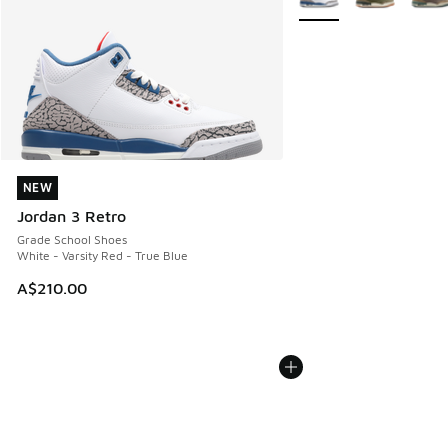
NEW
NEW
Jordan 3 Retro
Grade School Shoes
White - Varsity Red - True Blue
A$210.00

········

EXERCISE REQUIREMENTS
In your copy, restate the data above word for word but leave out any picture.

RESULT OF THIS TASK
NEW
NEW
Jordan 3 Retro
Grade School Shoes
White - Varsity Red - True Blue
A$210.00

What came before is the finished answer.